Below are some entries. Repeat exactly the lines from the one with "JSON with keys: instance_id, label, mask_w, mask_h, mask_svg." through the one with "Given the image: ## Task", and only those.

Stored data entries:
-- Opening Marker --

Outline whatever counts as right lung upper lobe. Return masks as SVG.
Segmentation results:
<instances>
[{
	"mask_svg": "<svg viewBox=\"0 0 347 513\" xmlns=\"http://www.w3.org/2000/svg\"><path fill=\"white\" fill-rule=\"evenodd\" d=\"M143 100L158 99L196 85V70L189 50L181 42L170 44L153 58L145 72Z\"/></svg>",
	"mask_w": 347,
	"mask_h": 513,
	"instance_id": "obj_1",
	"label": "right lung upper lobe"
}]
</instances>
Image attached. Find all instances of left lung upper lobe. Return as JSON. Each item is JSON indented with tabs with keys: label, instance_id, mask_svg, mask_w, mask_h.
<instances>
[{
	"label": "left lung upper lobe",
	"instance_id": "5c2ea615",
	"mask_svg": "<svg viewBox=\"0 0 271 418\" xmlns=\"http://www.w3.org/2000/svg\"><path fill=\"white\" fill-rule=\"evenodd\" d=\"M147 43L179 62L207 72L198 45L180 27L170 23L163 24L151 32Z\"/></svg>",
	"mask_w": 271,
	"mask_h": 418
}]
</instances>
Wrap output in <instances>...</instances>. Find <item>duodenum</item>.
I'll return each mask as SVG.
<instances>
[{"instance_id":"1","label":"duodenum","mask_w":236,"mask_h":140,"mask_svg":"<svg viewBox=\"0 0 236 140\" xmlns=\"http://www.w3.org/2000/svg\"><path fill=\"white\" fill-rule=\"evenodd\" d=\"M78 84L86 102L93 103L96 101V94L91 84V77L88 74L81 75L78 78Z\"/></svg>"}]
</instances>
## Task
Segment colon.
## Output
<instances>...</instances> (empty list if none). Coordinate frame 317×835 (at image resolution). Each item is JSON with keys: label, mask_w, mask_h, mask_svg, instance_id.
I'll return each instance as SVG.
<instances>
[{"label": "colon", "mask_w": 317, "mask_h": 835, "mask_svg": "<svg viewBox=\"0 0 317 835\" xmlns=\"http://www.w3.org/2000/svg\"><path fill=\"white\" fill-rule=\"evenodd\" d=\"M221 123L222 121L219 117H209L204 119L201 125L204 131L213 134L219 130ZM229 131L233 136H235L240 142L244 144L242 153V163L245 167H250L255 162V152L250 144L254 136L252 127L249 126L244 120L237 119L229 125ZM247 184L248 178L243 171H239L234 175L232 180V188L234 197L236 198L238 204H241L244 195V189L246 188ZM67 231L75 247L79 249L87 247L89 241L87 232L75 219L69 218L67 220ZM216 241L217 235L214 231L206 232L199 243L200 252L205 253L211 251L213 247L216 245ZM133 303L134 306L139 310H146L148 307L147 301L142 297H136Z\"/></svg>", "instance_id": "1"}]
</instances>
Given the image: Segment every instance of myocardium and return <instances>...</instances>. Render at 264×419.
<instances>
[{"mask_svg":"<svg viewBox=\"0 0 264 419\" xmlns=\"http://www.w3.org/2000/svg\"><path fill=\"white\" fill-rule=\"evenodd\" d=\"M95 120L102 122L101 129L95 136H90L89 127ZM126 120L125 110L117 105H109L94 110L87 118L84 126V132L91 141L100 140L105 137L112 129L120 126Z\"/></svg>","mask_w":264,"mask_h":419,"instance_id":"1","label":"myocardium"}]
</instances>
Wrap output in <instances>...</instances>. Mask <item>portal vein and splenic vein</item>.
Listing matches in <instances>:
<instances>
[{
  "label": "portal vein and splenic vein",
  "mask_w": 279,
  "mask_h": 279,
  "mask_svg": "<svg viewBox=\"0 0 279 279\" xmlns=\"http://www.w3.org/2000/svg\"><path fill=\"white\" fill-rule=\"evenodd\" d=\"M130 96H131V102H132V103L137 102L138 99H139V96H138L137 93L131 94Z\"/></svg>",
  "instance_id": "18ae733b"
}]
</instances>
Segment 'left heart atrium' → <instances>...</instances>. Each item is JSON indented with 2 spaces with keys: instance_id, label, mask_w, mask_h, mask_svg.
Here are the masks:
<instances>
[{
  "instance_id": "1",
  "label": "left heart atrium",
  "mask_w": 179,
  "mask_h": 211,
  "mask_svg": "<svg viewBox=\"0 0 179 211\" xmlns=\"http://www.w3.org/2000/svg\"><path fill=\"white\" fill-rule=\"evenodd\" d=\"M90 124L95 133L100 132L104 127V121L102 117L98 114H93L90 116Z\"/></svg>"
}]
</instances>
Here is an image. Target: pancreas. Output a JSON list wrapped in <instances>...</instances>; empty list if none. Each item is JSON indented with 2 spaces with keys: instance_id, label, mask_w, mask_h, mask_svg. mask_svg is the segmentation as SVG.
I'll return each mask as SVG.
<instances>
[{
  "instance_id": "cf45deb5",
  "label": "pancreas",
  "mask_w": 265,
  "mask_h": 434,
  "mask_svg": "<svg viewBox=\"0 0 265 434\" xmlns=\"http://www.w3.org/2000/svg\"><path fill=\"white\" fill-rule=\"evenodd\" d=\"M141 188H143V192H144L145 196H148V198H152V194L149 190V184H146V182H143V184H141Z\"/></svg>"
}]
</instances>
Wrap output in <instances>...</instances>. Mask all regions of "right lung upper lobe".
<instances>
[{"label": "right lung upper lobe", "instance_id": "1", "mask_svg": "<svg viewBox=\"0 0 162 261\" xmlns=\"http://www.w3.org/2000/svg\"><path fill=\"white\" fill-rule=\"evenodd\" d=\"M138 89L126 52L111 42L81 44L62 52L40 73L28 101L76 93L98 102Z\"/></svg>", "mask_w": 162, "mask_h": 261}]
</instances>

-- Closing Marker --
-- Opening Marker --

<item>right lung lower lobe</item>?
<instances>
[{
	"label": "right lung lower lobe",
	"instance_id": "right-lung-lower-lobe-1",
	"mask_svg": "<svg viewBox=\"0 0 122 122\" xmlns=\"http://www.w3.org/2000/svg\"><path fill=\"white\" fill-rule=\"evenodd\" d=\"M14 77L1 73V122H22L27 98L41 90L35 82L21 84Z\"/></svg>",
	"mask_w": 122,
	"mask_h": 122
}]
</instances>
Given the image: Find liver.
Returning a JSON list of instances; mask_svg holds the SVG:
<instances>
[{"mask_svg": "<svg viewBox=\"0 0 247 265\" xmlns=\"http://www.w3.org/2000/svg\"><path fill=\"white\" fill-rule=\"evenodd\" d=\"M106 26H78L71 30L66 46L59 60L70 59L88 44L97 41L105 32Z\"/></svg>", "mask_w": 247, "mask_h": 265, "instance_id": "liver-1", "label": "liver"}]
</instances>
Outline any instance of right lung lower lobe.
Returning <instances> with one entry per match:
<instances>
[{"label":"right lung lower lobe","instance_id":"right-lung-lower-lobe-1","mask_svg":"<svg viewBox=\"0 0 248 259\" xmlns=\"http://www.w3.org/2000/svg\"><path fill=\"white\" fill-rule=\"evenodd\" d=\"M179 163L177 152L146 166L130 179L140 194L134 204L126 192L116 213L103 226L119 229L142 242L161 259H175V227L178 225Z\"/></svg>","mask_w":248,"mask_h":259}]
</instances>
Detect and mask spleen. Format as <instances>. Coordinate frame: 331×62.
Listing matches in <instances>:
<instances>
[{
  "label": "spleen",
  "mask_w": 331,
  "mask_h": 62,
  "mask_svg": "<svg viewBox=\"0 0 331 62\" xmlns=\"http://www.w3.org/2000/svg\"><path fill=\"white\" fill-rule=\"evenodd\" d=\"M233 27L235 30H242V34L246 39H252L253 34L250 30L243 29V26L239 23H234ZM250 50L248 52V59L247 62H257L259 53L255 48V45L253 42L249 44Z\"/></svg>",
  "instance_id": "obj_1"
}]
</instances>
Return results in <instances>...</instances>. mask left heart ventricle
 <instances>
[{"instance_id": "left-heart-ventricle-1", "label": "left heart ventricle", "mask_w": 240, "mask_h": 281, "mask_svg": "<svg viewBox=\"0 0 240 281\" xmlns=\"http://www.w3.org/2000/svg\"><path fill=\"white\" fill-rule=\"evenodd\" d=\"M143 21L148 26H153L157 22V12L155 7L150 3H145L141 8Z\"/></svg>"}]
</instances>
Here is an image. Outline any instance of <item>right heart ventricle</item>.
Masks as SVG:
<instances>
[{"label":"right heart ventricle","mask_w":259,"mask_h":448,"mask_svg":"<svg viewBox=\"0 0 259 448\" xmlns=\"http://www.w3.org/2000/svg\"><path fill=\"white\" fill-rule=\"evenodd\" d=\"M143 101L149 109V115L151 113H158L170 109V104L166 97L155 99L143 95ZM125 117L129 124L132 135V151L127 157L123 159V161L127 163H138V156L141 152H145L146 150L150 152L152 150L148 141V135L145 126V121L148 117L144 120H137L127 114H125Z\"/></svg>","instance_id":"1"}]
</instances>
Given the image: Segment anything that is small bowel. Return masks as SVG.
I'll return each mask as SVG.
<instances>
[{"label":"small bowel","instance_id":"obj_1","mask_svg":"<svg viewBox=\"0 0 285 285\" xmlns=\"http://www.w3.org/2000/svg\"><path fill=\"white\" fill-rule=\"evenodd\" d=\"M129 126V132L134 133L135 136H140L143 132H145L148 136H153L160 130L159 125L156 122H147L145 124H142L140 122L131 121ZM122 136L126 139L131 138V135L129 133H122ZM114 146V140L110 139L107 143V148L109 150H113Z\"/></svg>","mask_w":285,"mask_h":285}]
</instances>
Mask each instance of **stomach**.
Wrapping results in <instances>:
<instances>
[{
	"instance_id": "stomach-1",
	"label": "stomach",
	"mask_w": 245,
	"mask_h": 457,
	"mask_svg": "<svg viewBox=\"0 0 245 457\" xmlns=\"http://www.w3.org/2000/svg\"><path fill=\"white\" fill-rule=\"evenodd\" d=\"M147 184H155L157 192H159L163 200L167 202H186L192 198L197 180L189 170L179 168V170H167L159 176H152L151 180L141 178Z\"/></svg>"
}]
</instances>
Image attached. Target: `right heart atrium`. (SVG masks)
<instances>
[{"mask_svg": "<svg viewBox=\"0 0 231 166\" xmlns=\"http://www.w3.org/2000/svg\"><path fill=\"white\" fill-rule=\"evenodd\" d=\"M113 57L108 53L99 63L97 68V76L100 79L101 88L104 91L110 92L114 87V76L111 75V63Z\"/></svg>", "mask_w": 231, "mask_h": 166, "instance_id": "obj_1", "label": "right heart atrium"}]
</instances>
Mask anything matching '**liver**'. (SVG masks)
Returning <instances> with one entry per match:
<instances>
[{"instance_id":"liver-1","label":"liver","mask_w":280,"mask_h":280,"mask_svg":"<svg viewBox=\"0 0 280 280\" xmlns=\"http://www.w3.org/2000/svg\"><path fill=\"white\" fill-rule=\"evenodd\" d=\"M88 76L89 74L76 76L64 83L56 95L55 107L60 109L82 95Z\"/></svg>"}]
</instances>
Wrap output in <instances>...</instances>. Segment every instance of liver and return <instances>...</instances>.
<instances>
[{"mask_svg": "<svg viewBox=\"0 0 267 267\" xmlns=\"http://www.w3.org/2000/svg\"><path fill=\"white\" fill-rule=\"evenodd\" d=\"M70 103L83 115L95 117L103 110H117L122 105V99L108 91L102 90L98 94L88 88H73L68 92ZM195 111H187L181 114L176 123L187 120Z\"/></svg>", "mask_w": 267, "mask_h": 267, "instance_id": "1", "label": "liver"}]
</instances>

-- Closing Marker --
-- Opening Marker --

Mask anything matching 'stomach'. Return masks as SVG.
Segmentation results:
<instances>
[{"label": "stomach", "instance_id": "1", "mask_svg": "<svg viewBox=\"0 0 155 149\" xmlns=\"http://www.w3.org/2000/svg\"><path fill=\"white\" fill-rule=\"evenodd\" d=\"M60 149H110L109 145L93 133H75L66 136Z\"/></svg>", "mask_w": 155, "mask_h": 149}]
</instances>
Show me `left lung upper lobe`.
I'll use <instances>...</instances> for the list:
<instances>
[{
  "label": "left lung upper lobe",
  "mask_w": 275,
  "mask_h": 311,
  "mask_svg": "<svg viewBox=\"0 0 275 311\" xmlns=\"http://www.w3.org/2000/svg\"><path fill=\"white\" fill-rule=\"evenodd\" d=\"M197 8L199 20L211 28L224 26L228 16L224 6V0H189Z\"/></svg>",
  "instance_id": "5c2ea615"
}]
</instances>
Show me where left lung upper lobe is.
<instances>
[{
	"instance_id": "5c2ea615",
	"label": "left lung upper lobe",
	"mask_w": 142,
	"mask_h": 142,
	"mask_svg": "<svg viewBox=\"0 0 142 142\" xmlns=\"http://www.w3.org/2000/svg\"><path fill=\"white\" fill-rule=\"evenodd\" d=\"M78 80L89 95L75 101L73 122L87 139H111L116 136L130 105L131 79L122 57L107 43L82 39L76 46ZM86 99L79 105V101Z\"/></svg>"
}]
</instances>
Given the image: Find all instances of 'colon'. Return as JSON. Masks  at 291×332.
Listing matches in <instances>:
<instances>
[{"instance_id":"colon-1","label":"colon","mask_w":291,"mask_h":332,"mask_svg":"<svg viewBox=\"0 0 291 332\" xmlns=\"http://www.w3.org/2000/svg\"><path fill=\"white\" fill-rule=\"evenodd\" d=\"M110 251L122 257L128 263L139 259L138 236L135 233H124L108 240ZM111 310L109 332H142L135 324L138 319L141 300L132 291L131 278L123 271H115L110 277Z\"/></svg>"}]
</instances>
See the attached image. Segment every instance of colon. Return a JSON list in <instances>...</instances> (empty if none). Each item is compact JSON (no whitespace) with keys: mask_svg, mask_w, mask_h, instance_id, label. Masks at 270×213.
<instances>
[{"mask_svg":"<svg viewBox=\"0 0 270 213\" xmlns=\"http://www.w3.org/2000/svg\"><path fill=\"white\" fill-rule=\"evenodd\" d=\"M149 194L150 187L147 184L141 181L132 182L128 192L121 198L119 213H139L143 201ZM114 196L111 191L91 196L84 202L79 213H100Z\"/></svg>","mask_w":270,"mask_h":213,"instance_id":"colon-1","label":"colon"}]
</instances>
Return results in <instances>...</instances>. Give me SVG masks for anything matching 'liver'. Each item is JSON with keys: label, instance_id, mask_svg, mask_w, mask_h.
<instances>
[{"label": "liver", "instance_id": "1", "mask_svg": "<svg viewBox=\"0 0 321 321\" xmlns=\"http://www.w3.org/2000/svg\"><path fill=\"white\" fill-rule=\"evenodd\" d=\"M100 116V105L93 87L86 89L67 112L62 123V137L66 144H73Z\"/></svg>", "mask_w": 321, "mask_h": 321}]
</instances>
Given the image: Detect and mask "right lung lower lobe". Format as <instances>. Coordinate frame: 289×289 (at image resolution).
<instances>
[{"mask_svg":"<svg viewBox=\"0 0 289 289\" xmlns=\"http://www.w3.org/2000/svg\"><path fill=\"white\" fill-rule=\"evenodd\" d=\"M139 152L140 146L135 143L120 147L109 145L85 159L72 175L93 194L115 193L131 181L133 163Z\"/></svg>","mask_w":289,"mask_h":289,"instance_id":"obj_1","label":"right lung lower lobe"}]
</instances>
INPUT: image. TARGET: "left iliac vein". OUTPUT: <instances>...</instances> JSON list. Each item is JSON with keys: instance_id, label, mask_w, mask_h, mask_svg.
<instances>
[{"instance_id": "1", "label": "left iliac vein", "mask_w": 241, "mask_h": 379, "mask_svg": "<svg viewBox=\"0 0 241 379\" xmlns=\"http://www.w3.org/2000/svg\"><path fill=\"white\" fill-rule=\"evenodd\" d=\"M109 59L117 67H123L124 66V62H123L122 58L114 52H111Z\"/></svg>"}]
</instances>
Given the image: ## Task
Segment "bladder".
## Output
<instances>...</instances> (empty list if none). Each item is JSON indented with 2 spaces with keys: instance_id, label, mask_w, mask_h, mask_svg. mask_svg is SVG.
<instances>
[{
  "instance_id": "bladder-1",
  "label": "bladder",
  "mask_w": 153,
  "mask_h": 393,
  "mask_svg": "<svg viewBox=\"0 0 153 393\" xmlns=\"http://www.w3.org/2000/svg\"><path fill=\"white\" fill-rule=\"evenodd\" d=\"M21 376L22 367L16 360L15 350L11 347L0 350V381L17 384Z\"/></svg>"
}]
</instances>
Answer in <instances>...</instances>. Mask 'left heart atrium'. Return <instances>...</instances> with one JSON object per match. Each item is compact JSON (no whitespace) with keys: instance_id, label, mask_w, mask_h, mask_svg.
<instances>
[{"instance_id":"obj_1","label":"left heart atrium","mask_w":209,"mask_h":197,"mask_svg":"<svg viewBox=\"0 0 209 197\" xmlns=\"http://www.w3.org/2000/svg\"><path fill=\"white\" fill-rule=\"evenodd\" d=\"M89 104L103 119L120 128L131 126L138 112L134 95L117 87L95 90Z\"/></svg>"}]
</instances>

-- Closing Marker --

- _SOLUTION TO THIS EXERCISE_:
INPUT: image. TARGET: "left iliac vein". OUTPUT: <instances>...</instances> JSON list. Each item is JSON with keys: instance_id, label, mask_w, mask_h, mask_svg.
<instances>
[{"instance_id": "1", "label": "left iliac vein", "mask_w": 241, "mask_h": 379, "mask_svg": "<svg viewBox=\"0 0 241 379\" xmlns=\"http://www.w3.org/2000/svg\"><path fill=\"white\" fill-rule=\"evenodd\" d=\"M109 59L117 67H123L124 66V62H123L122 58L114 52H111Z\"/></svg>"}]
</instances>
Given the image: ## Task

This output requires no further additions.